When I was in England I took note of sheepskin jackets. At that time the best and most beautiful of them were made in England, were incredibly warm and beautiful, and never wore out. So, somehow, I gathered together enough pounds and pence to buy one. It was my treasure, the perfect outer garment for England, Saskatchewan, or Siberia, for that matter. I was a university student at the time, and one day I wore my treasured jacket to a concert there and, thinking wrongly that a university was a crime free zone, I hung it up with all the other hundreds of much more ordinary jackets at that Sunday evening concert. This was about the second time I’d worn my jacket as I’d been waiting for an evening that was cold enough to stand wearing any kind of outer wear. Of course you know what happened. My treasured, English-made, gorgeous and durable, and above all, expensive sheepskin jacket was gone, never to be seen again.
He did, however, get another sheepskin jacket—in Victoria, B.C., in the late ’70s—and a few years ago he gave it to me. Now it’s in my closet in New York and one of my most treasured pieces of clothing. Thanks, Dad.

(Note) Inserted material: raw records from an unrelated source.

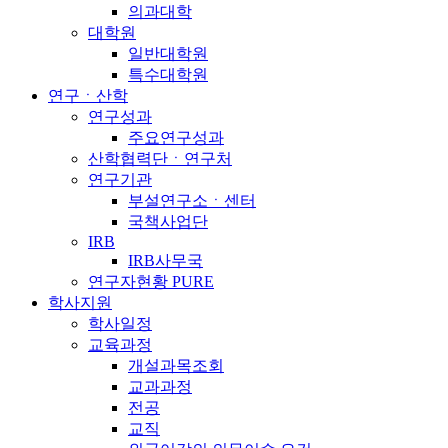
의과대학
대학원
일반대학원
특수대학원
연구ㆍ산학
연구성과
주요연구성과
산학협력단ㆍ연구처
연구기관
부설연구소ㆍ센터
국책사업단
IRB
IRB사무국
연구자현황 PURE
학사지원
학사일정
교육과정
개설과목조회
교과과정
전공
교직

Merry Christmas, happy new year, and see you all in 2024.
Mitch
Question? Comment? Suggestion? Caught a typo? Email me at mitch.moxley@gmail.com












Hey, Mitch! Thanks for highlighting the Maestro movie, watched it the other day and it's a real find in terms of costume history. Mark Bridges (also worked on Phantom Thread) did a great job.
The movie inspired me to write a little post, an idea I've had in my head for a long time: "The conductor style". Much less recognized in the endlessly-repeated #menswear selections, talents like Bernstein or Karajan dressed sometimes as cool as, for example, Agnelli, Onasis and others. And received much less attention! There is almost no material on the subject in English, no matter how much I look.